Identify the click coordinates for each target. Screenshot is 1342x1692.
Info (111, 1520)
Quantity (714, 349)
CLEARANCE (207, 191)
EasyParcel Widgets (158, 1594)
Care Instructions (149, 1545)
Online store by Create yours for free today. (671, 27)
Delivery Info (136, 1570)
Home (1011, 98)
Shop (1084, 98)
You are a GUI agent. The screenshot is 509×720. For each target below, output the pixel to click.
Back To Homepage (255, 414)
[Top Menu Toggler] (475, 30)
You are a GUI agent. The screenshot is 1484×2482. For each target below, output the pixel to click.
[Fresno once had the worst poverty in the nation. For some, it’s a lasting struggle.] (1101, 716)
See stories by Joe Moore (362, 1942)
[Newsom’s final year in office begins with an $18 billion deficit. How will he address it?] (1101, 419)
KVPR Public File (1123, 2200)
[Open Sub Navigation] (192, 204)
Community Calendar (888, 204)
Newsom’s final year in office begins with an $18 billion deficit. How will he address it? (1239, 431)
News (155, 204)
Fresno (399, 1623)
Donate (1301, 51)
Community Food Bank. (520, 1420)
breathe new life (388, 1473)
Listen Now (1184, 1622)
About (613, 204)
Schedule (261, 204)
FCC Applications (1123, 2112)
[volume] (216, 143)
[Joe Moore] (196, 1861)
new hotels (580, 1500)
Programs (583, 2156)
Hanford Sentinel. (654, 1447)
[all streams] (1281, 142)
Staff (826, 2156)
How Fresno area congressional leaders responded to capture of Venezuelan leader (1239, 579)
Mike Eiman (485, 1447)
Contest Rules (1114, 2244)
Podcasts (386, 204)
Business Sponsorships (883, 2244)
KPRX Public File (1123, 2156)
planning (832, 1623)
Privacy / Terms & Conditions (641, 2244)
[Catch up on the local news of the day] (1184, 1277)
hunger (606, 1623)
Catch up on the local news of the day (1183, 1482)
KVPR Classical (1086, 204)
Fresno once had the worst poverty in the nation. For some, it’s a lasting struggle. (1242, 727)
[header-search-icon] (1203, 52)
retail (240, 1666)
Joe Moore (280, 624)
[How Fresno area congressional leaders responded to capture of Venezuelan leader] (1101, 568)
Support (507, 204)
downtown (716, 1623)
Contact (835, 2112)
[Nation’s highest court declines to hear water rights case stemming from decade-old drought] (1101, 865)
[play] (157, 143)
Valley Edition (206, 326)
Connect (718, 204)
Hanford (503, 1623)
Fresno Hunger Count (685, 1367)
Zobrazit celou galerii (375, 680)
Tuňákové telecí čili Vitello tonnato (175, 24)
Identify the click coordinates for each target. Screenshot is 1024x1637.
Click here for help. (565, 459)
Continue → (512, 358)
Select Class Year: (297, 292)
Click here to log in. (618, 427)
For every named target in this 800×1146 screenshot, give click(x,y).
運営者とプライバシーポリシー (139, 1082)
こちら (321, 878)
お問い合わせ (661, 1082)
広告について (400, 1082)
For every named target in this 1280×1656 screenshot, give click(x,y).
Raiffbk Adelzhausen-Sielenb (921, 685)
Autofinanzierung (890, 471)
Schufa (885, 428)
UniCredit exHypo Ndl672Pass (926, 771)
================================
YOUR OBJECTIVE.
Show each line of the material above where "leaders" occurs.

PROBLEM SOLUTION.
How Fresno area congressional leaders responded to capture of Venezuelan leader (1239, 579)
[How Fresno area congressional leaders responded to capture of Venezuelan leader] (1101, 568)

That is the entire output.